Exercise details |
Below are records that contain pictures; transcribe the text exactly and omit the pictures.

Data extracted from a collection

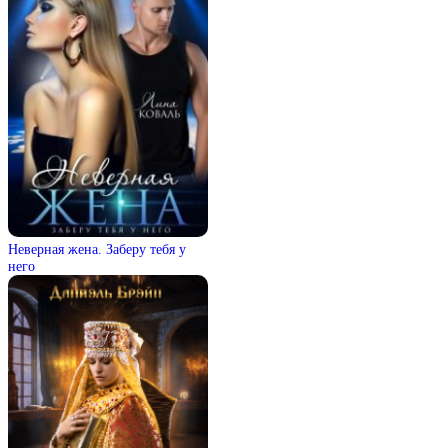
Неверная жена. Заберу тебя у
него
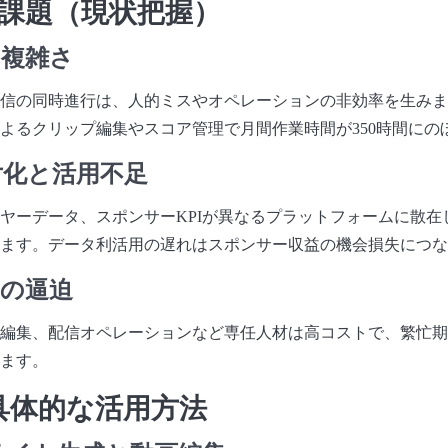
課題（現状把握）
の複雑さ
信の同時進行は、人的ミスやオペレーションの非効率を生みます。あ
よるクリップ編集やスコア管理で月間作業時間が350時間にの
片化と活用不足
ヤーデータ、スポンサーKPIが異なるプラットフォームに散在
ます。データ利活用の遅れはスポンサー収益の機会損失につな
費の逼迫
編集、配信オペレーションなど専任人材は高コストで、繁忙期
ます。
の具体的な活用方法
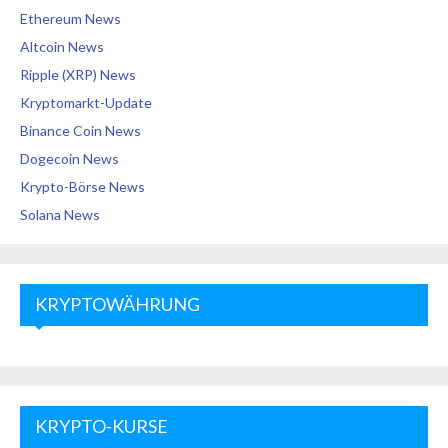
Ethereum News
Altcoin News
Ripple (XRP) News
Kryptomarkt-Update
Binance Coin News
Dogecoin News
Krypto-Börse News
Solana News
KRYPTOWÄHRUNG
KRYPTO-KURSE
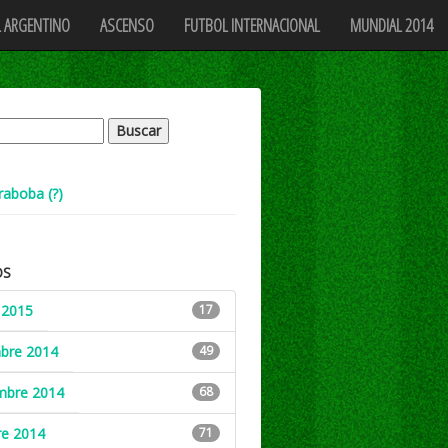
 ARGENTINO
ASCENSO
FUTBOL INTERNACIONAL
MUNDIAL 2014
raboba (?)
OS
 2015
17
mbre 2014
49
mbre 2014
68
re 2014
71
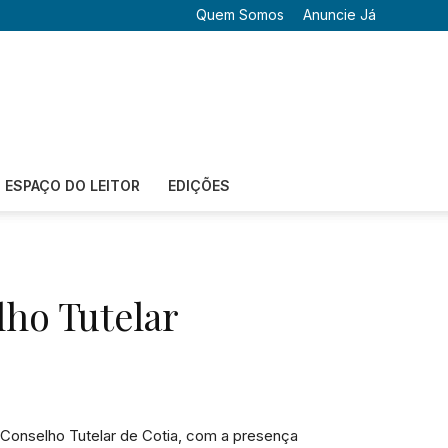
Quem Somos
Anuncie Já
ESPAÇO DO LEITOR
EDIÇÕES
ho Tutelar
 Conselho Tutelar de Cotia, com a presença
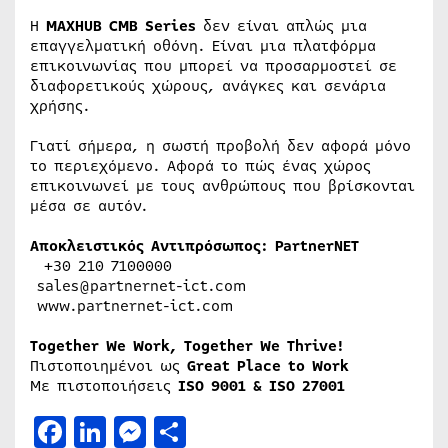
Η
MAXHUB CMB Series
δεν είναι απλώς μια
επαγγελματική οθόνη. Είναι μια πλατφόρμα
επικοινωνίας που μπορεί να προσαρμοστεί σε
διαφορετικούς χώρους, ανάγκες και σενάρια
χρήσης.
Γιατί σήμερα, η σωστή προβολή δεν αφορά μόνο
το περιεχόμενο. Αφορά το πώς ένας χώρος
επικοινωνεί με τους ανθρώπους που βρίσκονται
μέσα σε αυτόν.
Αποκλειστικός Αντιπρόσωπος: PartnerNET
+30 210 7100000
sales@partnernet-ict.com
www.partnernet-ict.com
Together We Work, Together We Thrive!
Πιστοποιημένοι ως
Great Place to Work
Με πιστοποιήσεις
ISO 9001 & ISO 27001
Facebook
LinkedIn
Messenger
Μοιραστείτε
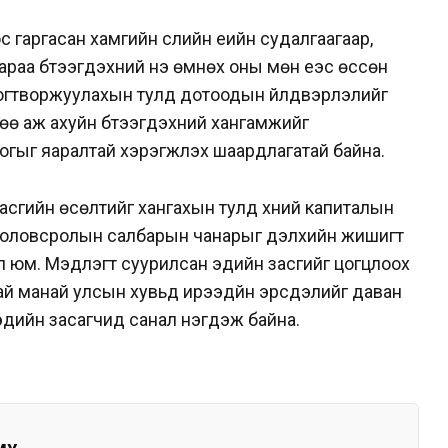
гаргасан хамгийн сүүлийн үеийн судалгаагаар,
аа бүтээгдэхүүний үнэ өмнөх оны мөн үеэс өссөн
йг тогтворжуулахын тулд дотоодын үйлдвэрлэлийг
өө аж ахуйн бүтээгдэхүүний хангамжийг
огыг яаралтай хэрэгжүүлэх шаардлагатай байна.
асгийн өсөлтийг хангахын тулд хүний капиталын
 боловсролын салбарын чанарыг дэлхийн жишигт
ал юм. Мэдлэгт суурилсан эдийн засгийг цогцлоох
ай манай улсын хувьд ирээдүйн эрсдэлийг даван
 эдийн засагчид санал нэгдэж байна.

Task result |
Неверная жена. Заберу тебя у
него
課題（現状把握）
の複雑さ
信の同時進行は、人的ミスやオペレーションの非効率を生みます。あ
よるクリップ編集やスコア管理で月間作業時間が350時間にの
片化と活用不足
ヤーデータ、スポンサーKPIが異なるプラットフォームに散在
ます。データ利活用の遅れはスポンサー収益の機会損失につな
費の逼迫
編集、配信オペレーションなど専任人材は高コストで、繁忙期
ます。
の具体的な活用方法
Ethereum News
Altcoin News
Ripple (XRP) News
Kryptomarkt-Update
Binance Coin News
Dogecoin News
Krypto-Börse News
Solana News
KRYPTOWÄHRUNG
KRYPTO-KURSE
 ARGENTINO
ASCENSO
FUTBOL INTERNACIONAL
MUNDIAL 2014
raboba (?)
OS
 2015
17
mbre 2014
49
mbre 2014
68
re 2014
71
Quem Somos
Anuncie Já
ESPAÇO DO LEITOR
EDIÇÕES
ho Tutelar
 Conselho Tutelar de Cotia, com a presença
Η
MAXHUB CMB Series
δεν είναι απλώς μια
επαγγελματική οθόνη. Είναι μια πλατφόρμα
επικοινωνίας που μπορεί να προσαρμοστεί σε
διαφορετικούς χώρους, ανάγκες και σενάρια
χρήσης.
Γιατί σήμερα, η σωστή προβολή δεν αφορά μόνο
το περιεχόμενο. Αφορά το πώς ένας χώρος
επικοινωνεί με τους ανθρώπους που βρίσκονται
μέσα σε αυτόν.
Αποκλειστικός Αντιπρόσωπος: PartnerNET
+30 210 7100000
sales@partnernet-ict.com
www.partnernet-ict.com
Together We Work, Together We Thrive!
Πιστοποιημένοι ως
Great Place to Work
Με πιστοποιήσεις
ISO 9001 & ISO 27001
Facebook
LinkedIn
Messenger
Μοιραστείτε
гаргасан хамгийн сүүлийн үеийн судалгаагаар,
аа бүтээгдэхүүний үнэ өмнөх оны мөн үеэс өссөн
йг тогтворжуулахын тулд дотоодын үйлдвэрлэлийг
өө аж ахуйн бүтээгдэхүүний хангамжийг
огыг яаралтай хэрэгжүүлэх шаардлагатай байна.
асгийн өсөлтийг хангахын тулд хүний капиталын
 боловсролын салбарын чанарыг дэлхийн жишигт
ал юм. Мэдлэгт суурилсан эдийн засгийг цогцлоох
ай манай улсын хувьд ирээдүйн эрсдэлийг даван
 эдийн засагчид санал нэгдэж байна.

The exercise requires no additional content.